11
Sunflower
“How do you stop liking someone?” I blurted out one evening when Jongin and I were watching television while our mother was in kitchen preparing dinner. I was lying sideways on the two-seater sofa while he was sitting on the one-sitter, a book in his hand but his eyes were locked on the screen.
I assumed he did not catch that, since he kept silent for a little longer than a minute, but with his gaze still on the television screen, he shot back. “Why do you want to know?”
“Just because,”
He lifted his eyes to meet my gaze. “Why do you keep asking me questions like this?” he probed with a knowing look on his face. “Bae Suji, is there something you like?”
I blushed and darted my eyes away. “Can’t I like someone?”
“Sure you can,” he smirked, and then turned his gaze to the book he was holding, flipping it open and closing it again. “Well, you can’t,” he said afterwards.
“What?”
“I mean, that feeling of wanting to see that person at least every day if not every second, you can’t stop it. I don’t think it can fade away that easily even if you push it. Sometimes, the more you force yourself to forget, the stronger it becomes,”
Silence fell between us as I let his words sink into my mind, replaying them over and over again.
“Who’s the unlucky guy?” he then spoke.
I stayed quiet for a while before I finally replied him. “No one,” I lied. “I asked because I was curious. That’s all,”

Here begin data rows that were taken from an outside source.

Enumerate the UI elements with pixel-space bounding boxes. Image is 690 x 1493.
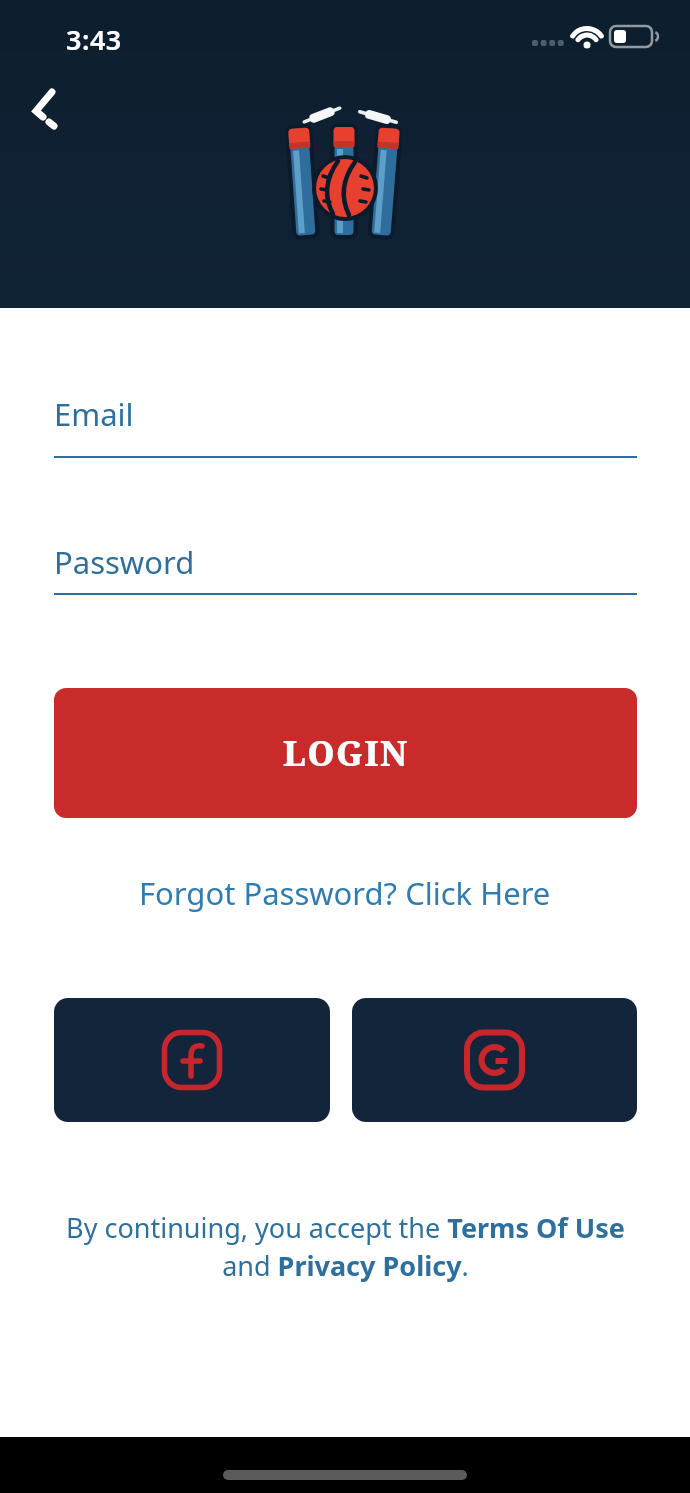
button[interactable] — [18, 82, 74, 138]
staticText: By continuing, you accept the Terms Of U… — [66, 1209, 625, 1284]
staticText: Password — [54, 541, 195, 583]
button[interactable]: By continuing, you accept the Terms Of U… — [0, 1209, 690, 1284]
staticText: LOGIN — [283, 730, 409, 776]
staticText: 3:43 — [66, 21, 122, 58]
button[interactable]: Forgot Password? Click Here — [0, 868, 690, 918]
button[interactable]: LOGIN — [54, 688, 637, 818]
staticText: Email — [54, 393, 134, 435]
button[interactable]: Email — [54, 380, 637, 460]
button[interactable]: Password — [54, 528, 637, 608]
button[interactable] — [54, 998, 330, 1122]
button[interactable] — [352, 998, 637, 1122]
staticText: Forgot Password? Click Here — [139, 872, 551, 914]
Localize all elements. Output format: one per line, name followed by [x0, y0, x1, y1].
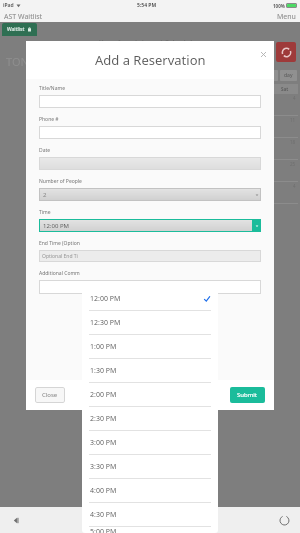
staticText: day: [284, 72, 293, 79]
button[interactable]: day: [280, 70, 297, 81]
staticText: 18: [290, 139, 296, 145]
button[interactable]: 4:30 PM: [82, 503, 218, 527]
staticText: End Time (Option: [39, 240, 80, 247]
staticText: Submit: [237, 391, 258, 399]
button[interactable]: Refresh: [276, 42, 296, 62]
button[interactable]: [39, 126, 261, 139]
button[interactable]: [39, 280, 261, 294]
button[interactable]: 2:30 PM: [82, 407, 218, 431]
button[interactable]: Optional End Ti: [39, 250, 261, 262]
staticText: Optional End Ti: [42, 253, 78, 260]
button[interactable]: [39, 95, 261, 108]
staticText: 4: [293, 95, 296, 101]
button[interactable]: Close: [258, 49, 268, 59]
staticText: TON: [6, 54, 29, 69]
button[interactable]: 12:00 PM: [39, 219, 261, 232]
staticText: Waitlist: [7, 26, 25, 33]
button[interactable]: 1:30 PM: [82, 359, 218, 383]
staticText: 4:30 PM: [90, 510, 117, 520]
button[interactable]: 3:30 PM: [82, 455, 218, 479]
staticText: Date: [39, 147, 51, 154]
staticText: Additional Comm: [39, 270, 80, 277]
staticText: 25: [290, 161, 296, 167]
staticText: Title/Name: [39, 85, 65, 92]
button[interactable]: 3:00 PM: [82, 431, 218, 455]
staticText: Sat: [281, 86, 289, 92]
staticText: 12:00 PM: [43, 222, 69, 230]
button[interactable]: 1:00 PM: [82, 335, 218, 359]
staticText: 2: [43, 191, 47, 199]
button[interactable]: Submit: [230, 387, 265, 403]
staticText: 100%: [273, 3, 285, 9]
staticText: iPad: [3, 2, 14, 9]
staticText: 4: [293, 183, 296, 189]
staticText: Your Appointment Schedules: [99, 38, 201, 48]
staticText: Menu: [277, 12, 296, 22]
staticText: 1:30 PM: [90, 366, 117, 376]
staticText: Close: [42, 391, 58, 399]
staticText: 2:00 PM: [90, 390, 117, 400]
staticText: 3:30 PM: [90, 462, 117, 472]
staticText: 5:00 PM: [90, 527, 117, 533]
staticText: AST Waitlist: [4, 12, 43, 22]
button[interactable]: 2: [39, 188, 261, 201]
button[interactable]: Close: [35, 387, 65, 403]
staticText: Phone #: [39, 116, 59, 123]
staticText: 3:00 PM: [90, 438, 117, 448]
button[interactable]: Back: [8, 512, 24, 528]
staticText: 5:54 PM: [137, 2, 157, 9]
staticText: 12:00 PM: [90, 294, 121, 304]
staticText: 12:30 PM: [90, 318, 121, 328]
button[interactable]: 2:00 PM: [82, 383, 218, 407]
staticText: 4:00 PM: [90, 486, 117, 496]
button[interactable]: 5:00 PM: [82, 527, 218, 533]
button[interactable]: Menu: [277, 12, 296, 22]
staticText: Number of People: [39, 178, 82, 185]
button[interactable]: 4:00 PM: [82, 479, 218, 503]
staticText: 2:30 PM: [90, 414, 117, 424]
button[interactable]: 12:00 PM: [82, 287, 218, 311]
button[interactable]: Waitlist: [2, 23, 37, 36]
staticText: Add a Reservation: [95, 51, 206, 69]
staticText: 1:00 PM: [90, 342, 117, 352]
button[interactable]: eek: [261, 70, 278, 81]
staticText: Time: [39, 209, 51, 216]
button[interactable]: 12:30 PM: [82, 311, 218, 335]
button[interactable]: [39, 157, 261, 170]
button[interactable]: Reload: [276, 512, 292, 528]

He looked at me with his lips pursed together but didn’t say anything and went back to reading his book. I knew he didn’t buy that, but I wish I knew what he was thinking. I tried my best to keep my face straight and appear normal. For once in my life, I wish Jongin wasn’t able to see right through me. Somehow, I just didn’t want him to know.
-
I decided to go out to play soccer alone one particular evening out of boredom and frustration. I would have asked Jongin along since I knew he would gladly say yes if I did, but unfortunately for me he was on a fishing trip with his friends, which bummed me when I was told about it because I never knew that he had any interest in fishing.

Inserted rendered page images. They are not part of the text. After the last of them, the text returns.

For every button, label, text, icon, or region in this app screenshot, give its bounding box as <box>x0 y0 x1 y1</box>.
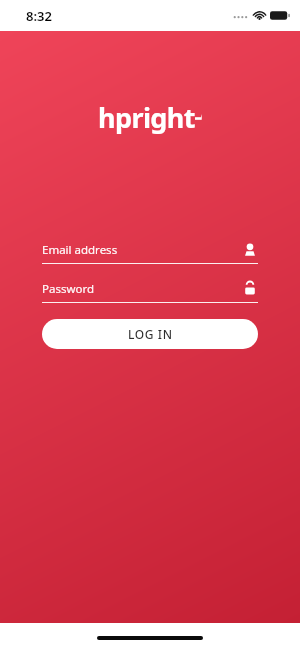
button[interactable]: Email address <box>42 239 258 264</box>
staticText: 8:32 <box>26 7 52 25</box>
staticText: LOG IN <box>128 326 173 342</box>
button[interactable]: LOG IN <box>42 319 258 349</box>
staticText: Email address <box>42 242 118 258</box>
button[interactable]: Password <box>42 278 258 303</box>
staticText: hpright <box>98 99 195 136</box>
staticText: Password <box>42 281 95 297</box>
other: Password <box>242 281 258 297</box>
other: Email address <box>242 242 258 258</box>
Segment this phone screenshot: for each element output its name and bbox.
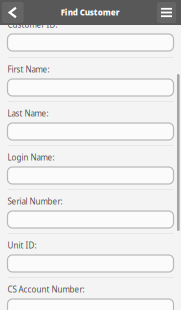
button[interactable] (8, 299, 174, 310)
button[interactable] (8, 167, 174, 184)
staticText: Customer ID: (8, 19, 58, 30)
staticText: Serial Number: (8, 196, 62, 207)
button[interactable] (8, 79, 174, 96)
button[interactable] (8, 123, 174, 140)
button[interactable] (8, 255, 174, 272)
staticText: Last Name: (8, 108, 48, 119)
staticText: First Name: (8, 64, 50, 75)
button[interactable] (8, 211, 174, 228)
staticText: CS Account Number: (8, 284, 84, 295)
button[interactable]: Menu (157, 2, 176, 23)
staticText: Find Customer (61, 7, 120, 18)
staticText: Unit ID: (8, 240, 36, 251)
button[interactable] (8, 34, 174, 51)
staticText: Login Name: (8, 152, 54, 163)
button[interactable]: Back (2, 2, 24, 23)
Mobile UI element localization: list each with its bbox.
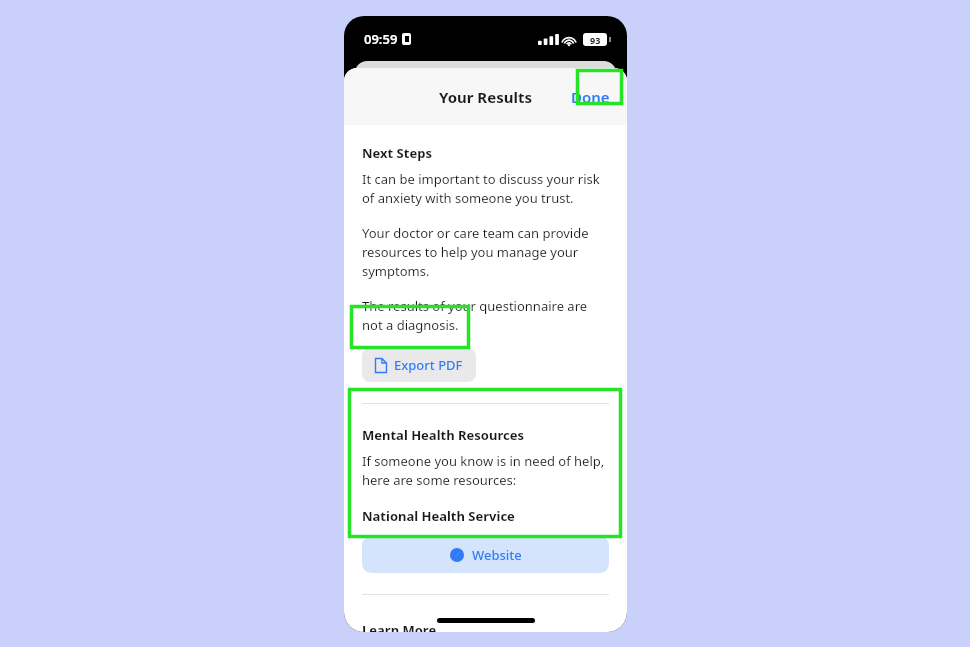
staticText: Your Results: [439, 87, 532, 107]
button[interactable]: Done: [565, 82, 616, 112]
staticText: Done: [571, 87, 610, 107]
staticText: 09:59: [364, 30, 398, 48]
staticText: National Health Service: [362, 507, 515, 525]
staticText: Website: [472, 546, 522, 564]
staticText: 93: [590, 34, 601, 46]
staticText: The results of your questionnaire are no…: [362, 297, 609, 334]
staticText: It can be important to discuss your risk…: [362, 170, 609, 207]
other: Website: [450, 548, 464, 562]
staticText: Mental Health Resources: [362, 426, 524, 444]
staticText: Export PDF: [394, 356, 463, 374]
staticText: If someone you know is in need of help, …: [362, 452, 609, 489]
other: Export PDF document: [375, 358, 387, 373]
staticText: Next Steps: [362, 144, 432, 162]
button[interactable]: Export PDF document: [362, 348, 476, 382]
button[interactable]: Website: [362, 536, 609, 573]
staticText: Learn More: [362, 621, 437, 632]
staticText: Your doctor or care team can provide res…: [362, 224, 609, 280]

Noting the time, I figured that the field next to the park would have been packed. Therefore instead, I made a turn to the school and played there by myself. There wasn’t much you can do when you play soccer alone besides running after the ball and kicking it towards the net, you see, but I didn’t really have a choice but to make do with it.

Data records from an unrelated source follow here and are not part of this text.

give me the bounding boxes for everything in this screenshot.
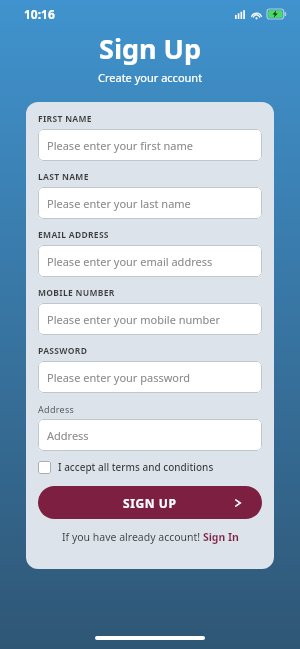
- staticText: PASSWORD: [38, 345, 88, 357]
- button[interactable]: If you have already account! Sign In: [38, 530, 262, 544]
- button[interactable]: Please enter your last name: [38, 187, 262, 219]
- staticText: Please enter your password: [47, 370, 191, 385]
- staticText: SIGN UP: [123, 495, 177, 511]
- button[interactable]: Please enter your first name: [38, 129, 262, 161]
- staticText: 10:16: [24, 6, 55, 22]
- staticText: Please enter your mobile number: [47, 312, 221, 327]
- staticText: FIRST NAME: [38, 113, 92, 125]
- button[interactable]: Please enter your mobile number: [38, 303, 262, 335]
- button[interactable]: Address: [38, 419, 262, 451]
- staticText: I accept all terms and conditions: [58, 460, 214, 474]
- button[interactable]: I accept all terms and conditions: [38, 460, 214, 474]
- staticText: If you have already account! Sign In: [62, 530, 239, 544]
- staticText: Sign Up: [99, 30, 202, 67]
- button[interactable]: SIGN UP: [38, 486, 262, 519]
- staticText: LAST NAME: [38, 171, 89, 183]
- staticText: Address: [38, 403, 75, 415]
- staticText: EMAIL ADDRESS: [38, 229, 109, 241]
- staticText: Please enter your first name: [47, 138, 193, 153]
- staticText: MOBILE NUMBER: [38, 287, 115, 299]
- staticText: Please enter your email address: [47, 254, 213, 269]
- button[interactable]: Please enter your email address: [38, 245, 262, 277]
- button[interactable]: Please enter your password: [38, 361, 262, 393]
- staticText: Address: [47, 428, 89, 443]
- staticText: Create your account: [98, 70, 203, 85]
- staticText: Please enter your last name: [47, 196, 191, 211]
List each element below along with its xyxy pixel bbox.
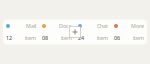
staticText: item — [25, 34, 36, 42]
button[interactable]: Docs — [39, 20, 75, 32]
staticText: Chat — [97, 22, 108, 30]
staticText: Mail — [26, 22, 36, 30]
button[interactable]: Add — [70, 26, 80, 38]
staticText: 24 — [78, 34, 84, 42]
button[interactable]: More — [111, 20, 147, 32]
staticText: item — [61, 34, 72, 42]
staticText: item — [97, 34, 108, 42]
staticText: 08 — [42, 34, 48, 42]
staticText: Docs — [59, 22, 72, 30]
button[interactable]: Chat — [75, 20, 111, 32]
button[interactable]: Mail — [3, 20, 39, 32]
staticText: 12 — [6, 34, 12, 42]
staticText: 06 — [114, 34, 120, 42]
staticText: More — [131, 22, 144, 30]
staticText: item — [133, 34, 144, 42]
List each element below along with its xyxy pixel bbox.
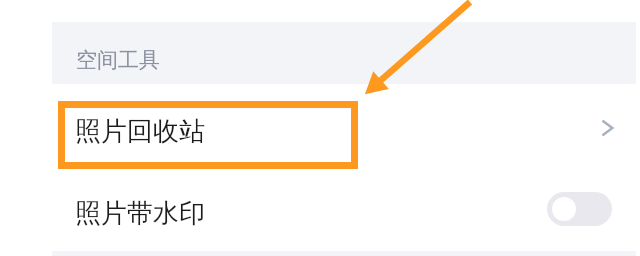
staticText: 空间工具 <box>76 47 160 73</box>
button[interactable]: 照片带水印 <box>52 169 636 251</box>
button[interactable]: 照片回收站 <box>52 84 636 169</box>
other: Highlight callout <box>58 101 358 169</box>
staticText: 照片带水印 <box>75 197 205 230</box>
staticText: 照片回收站 <box>75 115 205 148</box>
button[interactable]: Open 照片回收站 <box>597 115 619 141</box>
other: Annotation arrow <box>0 0 640 256</box>
button[interactable]: 照片带水印 switch, off <box>547 192 612 226</box>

I ran and ran. I kicked and kicked. Grunting as I did so, just to let out the emotions that I kept bottled up inside.
“Mind if I join?” I heard someone asked just when I was staring at the ball on the ground few meters away from the goal post, trying to catch up with my breath.
When I turned around, my breath got stuck in my throat and I almost forgot to breathe altogether. Unable to trust my own voice, I simply nodded. “If I win,” I managed to say before we began the oe-on-one game, “I’ll tell you something,”
Hearing that, Minho looked at me for a brief second before returning his attention to the ball he was holding. “Alright,” he simply replied.
-
I won.
“You’re so good at this,” Minho remarked breathlessly while we were lying down on the green grass.
“Thank you,” I mused, pleased by his comment. “I grew up playing soccer, that’s why,”
“Then how come you’re in the basketball team instead?”
I shrugged. “I guess I fell in love with the game,”
“I see,” he nodded, then turned to me. “So what is it that you were going to tell me?”
I froze at that, and kept my gaze locked at the blushing sky. After a moment of hesitation, I said, “Instead of that, can I ask you something instead?”
“Shoot,”
“Why do you like Riah?” I blurted out.
He looked at me, startled. “You knew,”
“I sort of found out,” I responded. “You gave her that bracelet,”
“Ah,” he smiled.
“Well?”
“Well, because Riah’s Riah,” he answered, as if it explains everything.
I paused, and glanced at him. The marigold colour of the setting sun made him appear strangely like a doll, which caused me to blush and my heart to beat faster. A flock of crows flew by in the sky, probably on their way to return home, wherever that was. “Does she know?” I asked.
“Know what?”
“That you like her,”
He choked out a laugh. “Maybe,” he said. “Maybe not,”
“You never told her?”
“Nope,”
“Why not?”
“Because,” he began, “her heart belongs to someone else,”
“Then why keep liking her?”
Again, he laughed. “It’s not like I can command my heart to stop at once,” he replied. “I can’t.” With that, he got up and shouldered his bag while brushing off the dirt from his back. “Thanks for the game,” he said, smiling.
I watched his retreating figure in silence while replaying his words over and over in my mind like an echo without an end. When it disappeared into the horizon, I curled up into a ball and cried.